The academic environment is no exception. For professors, tenure and promotion require a track record of scholarly productivity. But not everyone agrees as to what “counts” and how much. The targets can be vague, making it hard to know if you’ve done enough. This creates an atmosphere of uncertainty and anxiety, especially for junior faculty making their way up the ranks.

I’m one of the old guys now, so it’s much less of an issue than it was when I was younger. But even though ideally we’d celebrate every accomplishment of every faculty member, the atmosphere of competitiveness is never truly gone. Who got the promotion, the prestigious lectureship, the endowed chair? How many articles or books has someone published, and with whom?

It’s hard to get outside the game of social comparison. We want people to notice our accomplishments. We take secret (or not so secret) pride in them.

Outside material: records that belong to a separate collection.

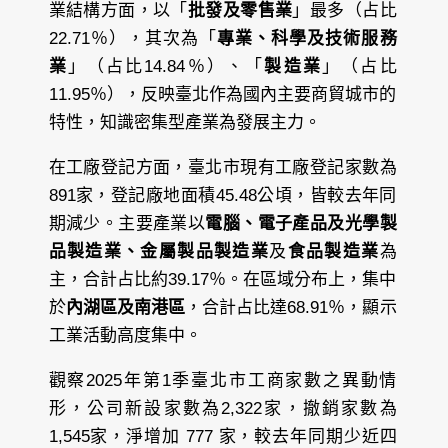
業結構方面，以「
批發及零售業
」最多（占比
22.71％），其次為「
專業、科學及技術服務
業
」（占比14.84％）、「
製造業
」（占比
11.95％），反映臺北作為國內主要商貿城市的
特性，知識密集型產業為發展主力。
在工廠登記方面，臺北市現有工廠登記家數為
891家，登記廠地面積45.48公頃，皆較去年同
期減少。主要產業以
電腦、電子產品及光學製
品製造業、金屬製品製造業
及
食品製造業
為
主，合計占比約39.17％。在區域分布上，集中
於
內湖區及南港區
，合計占比達68.91％，顯示
工業活動高度集中。
觀察2025年第1季臺北市工商家數之異動情
形，公司新設家數為2,322家，撤銷家數為
1,545家，淨增加 777 家，較去年同期少近四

We like feeling superior, and conversely, don’t like the feeling that we’re not measuring up.

Unfortunately, the church can be a hotbed of social comparison too, and the stakes are higher when it’s a matter of arguing who has God’s favor and who doesn’t. There are rules (usually unspoken) about what makes a person more “spiritual” than someone else. How often do they show up at church? How many things do they volunteer for? How much money do they give? Do they use the right catchphrases? Can they quote Bible verses at will? And so on.

Don’t get me wrong. Volunteering to serve at church is a good thing, as is tithing, Bible memorization, and all the rest. The question is the motivation behind the behaviors. Are they authentic expressions of worship? Or are they ways of cementing our social standing and boosting our feelings of pride?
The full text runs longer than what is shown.